There’s a new internet-crippling zero-day vulnerability in town called Shellshock. It potentially affects around half of all websites on the internet (around 500 million), and millions or billions more internet-connected devices such as routers, smartphones. Unlike Heartbleed, which was quite hard to exploit properly, Shellshock can be exploited with just a couple of lines of code, giving just about anyone the ability to run arbitrary code on an affected computer. In simple terms, this means that it’s now relatively simple for anyone to gain unauthorized access to a large portion of the world’s computers, and download/extract a wide variety of sensitive details. Shellshock also has the potential to be turned into a worm — a self-replicating piece of code that automatically propagates to all Shellshock-vulnerable systems, potentially causing untold damage.

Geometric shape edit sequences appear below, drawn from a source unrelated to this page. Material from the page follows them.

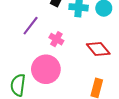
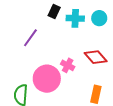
pink cross: (56, 39) -> (68, 65), moved

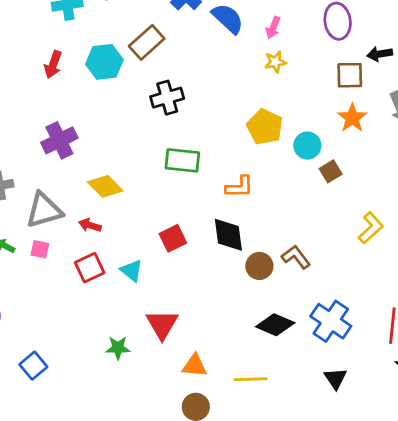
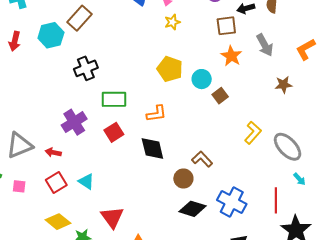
black cross: (167, 98) -> (86, 68), moved
purple cross: (59, 140) -> (74, 122), moved
yellow diamond: (105, 186) -> (58, 222), moved
red square: (173, 238) -> (114, 132), moved
pink square: (40, 249) -> (19, 186), moved
brown circle: (259, 266) -> (183, 179), moved

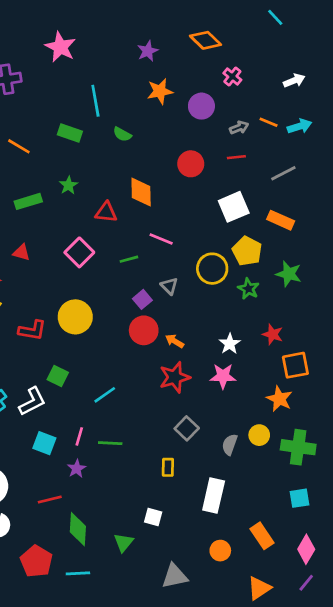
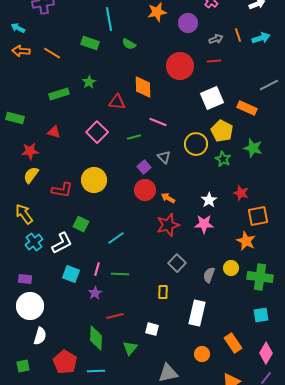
orange line: (269, 122) -> (238, 35), turned 48
red circle: (191, 164) -> (180, 66), size x1.4
gray line: (283, 173) -> (269, 85), moved
red line: (50, 500) -> (115, 316), moved

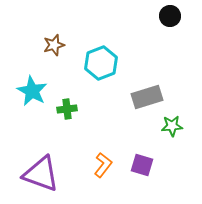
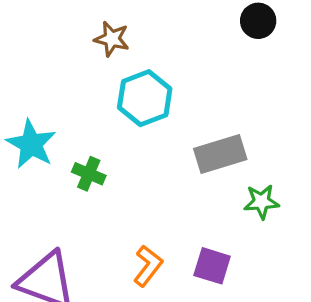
brown star: (54, 45) -> (112, 39), moved, turned 30
green cross: (67, 109) -> (89, 174), turned 30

But before we get ahead of ourselves with various doomsday scenarios (and Shellshock really could be one of the worst bugs to ever hit the internet), let’s discuss what Shellshock actually is first.
What is Shellshock?
In technical terms, Shellshock is a vulnerability in a Linux (or *nix) program called Bash, with the formal designation of CVE-2014-6271. In the words of the US government’s NIST agency:
GNU Bash through 4.3 processes trailing strings after function definitions in the values of environment variables, which allows remote attackers to execute arbitrary code via a crafted environment, as demonstrated by vectors involving the ForceCommand feature in OpenSSH sshd, the mod_cgi and mod_cgid modules in the Apache HTTP Server, scripts executed by unspecified DHCP clients, and other situations in which setting the environment occurs across a privilege boundary from Bash execution, aka “ShellShock.” (Emphasis added)

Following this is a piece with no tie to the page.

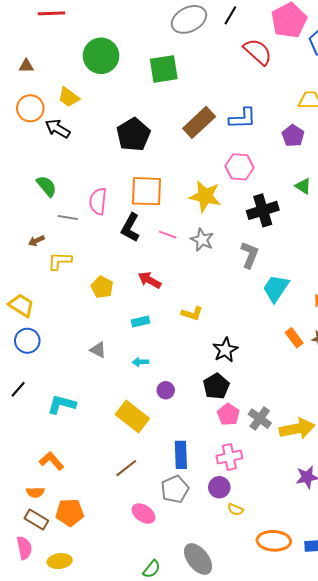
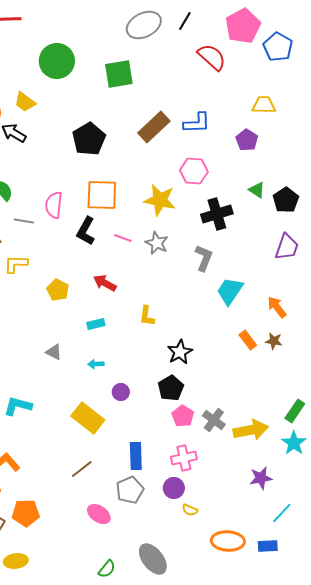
yellow L-shape: (192, 313) -> (147, 316), turned 80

In simpler, non-technical terms, Shellshock is a vulnerability in a very popular program — Bash — that is present on almost every Linux-based computer and device in the world. If you’ve ever used the “command line” on a Unix-like system (Linux, Mac OS X, Android) then you were probably typing commands into a Bash shell. This vulnerability, which can be exploited via a number of routes (at least Apache and DHCP), allows an attacker to run code directly on the vulnerable system. It is very, very easy to craft these attacks — it’s basically as simple as writing a few lines of Bash shell script.